-- SUPPLIED DATA follows --

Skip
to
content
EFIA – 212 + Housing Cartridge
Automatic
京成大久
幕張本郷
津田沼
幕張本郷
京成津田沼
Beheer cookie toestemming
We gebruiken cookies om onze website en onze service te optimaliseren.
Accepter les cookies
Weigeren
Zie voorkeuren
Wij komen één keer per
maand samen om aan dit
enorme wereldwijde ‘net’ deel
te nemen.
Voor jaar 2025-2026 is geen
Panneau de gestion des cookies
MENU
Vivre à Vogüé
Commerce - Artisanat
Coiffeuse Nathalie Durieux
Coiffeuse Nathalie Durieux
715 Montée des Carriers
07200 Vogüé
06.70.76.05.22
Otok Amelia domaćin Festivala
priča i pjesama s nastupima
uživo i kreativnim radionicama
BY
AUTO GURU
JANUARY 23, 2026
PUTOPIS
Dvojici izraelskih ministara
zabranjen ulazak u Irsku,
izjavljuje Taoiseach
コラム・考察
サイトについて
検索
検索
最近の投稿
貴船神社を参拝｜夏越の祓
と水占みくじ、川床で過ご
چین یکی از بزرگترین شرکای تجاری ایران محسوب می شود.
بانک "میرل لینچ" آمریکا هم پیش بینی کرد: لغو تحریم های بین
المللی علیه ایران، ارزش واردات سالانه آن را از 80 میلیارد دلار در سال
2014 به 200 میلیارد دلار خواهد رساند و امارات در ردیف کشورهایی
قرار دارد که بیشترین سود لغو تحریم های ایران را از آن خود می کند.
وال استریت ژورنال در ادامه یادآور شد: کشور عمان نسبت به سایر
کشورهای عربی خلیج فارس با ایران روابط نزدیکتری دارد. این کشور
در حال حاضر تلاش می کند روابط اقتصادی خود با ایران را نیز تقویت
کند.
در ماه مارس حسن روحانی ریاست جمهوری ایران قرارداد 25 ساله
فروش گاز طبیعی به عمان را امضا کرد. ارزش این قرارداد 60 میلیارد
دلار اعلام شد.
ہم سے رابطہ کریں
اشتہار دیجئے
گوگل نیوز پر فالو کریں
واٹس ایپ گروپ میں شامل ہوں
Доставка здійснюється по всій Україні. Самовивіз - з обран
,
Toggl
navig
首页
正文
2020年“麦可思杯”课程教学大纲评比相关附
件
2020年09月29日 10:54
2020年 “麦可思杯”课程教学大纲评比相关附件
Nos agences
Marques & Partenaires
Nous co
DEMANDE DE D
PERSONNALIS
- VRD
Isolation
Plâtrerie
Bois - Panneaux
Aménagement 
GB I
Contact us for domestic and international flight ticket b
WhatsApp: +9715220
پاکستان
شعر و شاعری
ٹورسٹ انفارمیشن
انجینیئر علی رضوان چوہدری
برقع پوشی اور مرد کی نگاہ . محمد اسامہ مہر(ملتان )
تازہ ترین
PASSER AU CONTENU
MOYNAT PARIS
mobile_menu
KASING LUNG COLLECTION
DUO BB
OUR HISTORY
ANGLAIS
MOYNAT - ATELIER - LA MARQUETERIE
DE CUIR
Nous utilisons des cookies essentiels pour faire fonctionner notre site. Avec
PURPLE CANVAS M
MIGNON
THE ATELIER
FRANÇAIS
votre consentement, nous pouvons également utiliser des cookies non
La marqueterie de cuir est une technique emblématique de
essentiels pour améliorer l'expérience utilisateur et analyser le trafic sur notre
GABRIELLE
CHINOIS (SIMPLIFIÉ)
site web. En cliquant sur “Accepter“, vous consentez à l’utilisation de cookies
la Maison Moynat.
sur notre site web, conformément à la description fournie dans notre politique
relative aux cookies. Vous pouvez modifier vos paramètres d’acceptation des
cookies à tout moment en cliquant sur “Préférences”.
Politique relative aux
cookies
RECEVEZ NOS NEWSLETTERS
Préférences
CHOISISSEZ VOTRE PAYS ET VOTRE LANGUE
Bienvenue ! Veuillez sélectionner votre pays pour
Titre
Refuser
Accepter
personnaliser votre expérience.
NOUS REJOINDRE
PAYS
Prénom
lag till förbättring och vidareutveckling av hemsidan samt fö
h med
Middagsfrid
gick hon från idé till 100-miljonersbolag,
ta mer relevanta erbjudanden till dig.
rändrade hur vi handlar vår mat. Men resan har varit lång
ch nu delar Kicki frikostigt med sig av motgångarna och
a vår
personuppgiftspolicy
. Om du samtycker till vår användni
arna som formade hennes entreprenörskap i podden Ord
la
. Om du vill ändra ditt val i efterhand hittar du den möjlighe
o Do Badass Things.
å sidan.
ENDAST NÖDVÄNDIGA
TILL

-- SUPPLIED DATA concluded --

_THE TASK_: Please return all of the entries exactly as they were given.

_OUTPUT OF THE EXERCISE_:
Skip
to
content
EFIA – 212 + Housing Cartridge
Automatic
京成大久
幕張本郷
津田沼
幕張本郷
京成津田沼
Beheer cookie toestemming
We gebruiken cookies om onze website en onze service te optimaliseren.
Accepter les cookies
Weigeren
Zie voorkeuren
Wij komen één keer per
maand samen om aan dit
enorme wereldwijde ‘net’ deel
te nemen.
Voor jaar 2025-2026 is geen
Panneau de gestion des cookies
MENU
Vivre à Vogüé
Commerce - Artisanat
Coiffeuse Nathalie Durieux
Coiffeuse Nathalie Durieux
715 Montée des Carriers
07200 Vogüé
06.70.76.05.22
Otok Amelia domaćin Festivala
priča i pjesama s nastupima
uživo i kreativnim radionicama
BY
AUTO GURU
JANUARY 23, 2026
PUTOPIS
Dvojici izraelskih ministara
zabranjen ulazak u Irsku,
izjavljuje Taoiseach
コラム・考察
サイトについて
検索
検索
最近の投稿
貴船神社を参拝｜夏越の祓
と水占みくじ、川床で過ご
چین یکی از بزرگترین شرکای تجاری ایران محسوب می شود.
بانک "میرل لینچ" آمریکا هم پیش بینی کرد: لغو تحریم های بین
المللی علیه ایران، ارزش واردات سالانه آن را از 80 میلیارد دلار در سال
2014 به 200 میلیارد دلار خواهد رساند و امارات در ردیف کشورهایی
قرار دارد که بیشترین سود لغو تحریم های ایران را از آن خود می کند.
وال استریت ژورنال در ادامه یادآور شد: کشور عمان نسبت به سایر
کشورهای عربی خلیج فارس با ایران روابط نزدیکتری دارد. این کشور
در حال حاضر تلاش می کند روابط اقتصادی خود با ایران را نیز تقویت
کند.
در ماه مارس حسن روحانی ریاست جمهوری ایران قرارداد 25 ساله
فروش گاز طبیعی به عمان را امضا کرد. ارزش این قرارداد 60 میلیارد
دلار اعلام شد.
ہم سے رابطہ کریں
اشتہار دیجئے
گوگل نیوز پر فالو کریں
واٹس ایپ گروپ میں شامل ہوں
Доставка здійснюється по всій Україні. Самовивіз - з обран
,
Toggl
navig
首页
正文
2020年“麦可思杯”课程教学大纲评比相关附
件
2020年09月29日 10:54
2020年 “麦可思杯”课程教学大纲评比相关附件
Nos agences
Marques & Partenaires
Nous co
DEMANDE DE D
PERSONNALIS
- VRD
Isolation
Plâtrerie
Bois - Panneaux
Aménagement 
GB I
Contact us for domestic and international flight ticket b
WhatsApp: +9715220
پاکستان
شعر و شاعری
ٹورسٹ انفارمیشن
انجینیئر علی رضوان چوہدری
برقع پوشی اور مرد کی نگاہ . محمد اسامہ مہر(ملتان )
تازہ ترین
PASSER AU CONTENU
MOYNAT PARIS
mobile_menu
KASING LUNG COLLECTION
DUO BB
OUR HISTORY
ANGLAIS
MOYNAT - ATELIER - LA MARQUETERIE
DE CUIR
Nous utilisons des cookies essentiels pour faire fonctionner notre site. Avec
PURPLE CANVAS M
MIGNON
THE ATELIER
FRANÇAIS
votre consentement, nous pouvons également utiliser des cookies non
La marqueterie de cuir est une technique emblématique de
essentiels pour améliorer l'expérience utilisateur et analyser le trafic sur notre
GABRIELLE
CHINOIS (SIMPLIFIÉ)
site web. En cliquant sur “Accepter“, vous consentez à l’utilisation de cookies
la Maison Moynat.
sur notre site web, conformément à la description fournie dans notre politique
relative aux cookies. Vous pouvez modifier vos paramètres d’acceptation des
cookies à tout moment en cliquant sur “Préférences”.
Politique relative aux
cookies
RECEVEZ NOS NEWSLETTERS
Préférences
CHOISISSEZ VOTRE PAYS ET VOTRE LANGUE
Bienvenue ! Veuillez sélectionner votre pays pour
Titre
Refuser
Accepter
personnaliser votre expérience.
NOUS REJOINDRE
PAYS
Prénom
lag till förbättring och vidareutveckling av hemsidan samt fö
h med
Middagsfrid
gick hon från idé till 100-miljonersbolag,
ta mer relevanta erbjudanden till dig.
rändrade hur vi handlar vår mat. Men resan har varit lång
ch nu delar Kicki frikostigt med sig av motgångarna och
a vår
personuppgiftspolicy
. Om du samtycker till vår användni
arna som formade hennes entreprenörskap i podden Ord
la
. Om du vill ändra ditt val i efterhand hittar du den möjlighe
o Do Badass Things.
å sidan.
ENDAST NÖDVÄNDIGA
TILL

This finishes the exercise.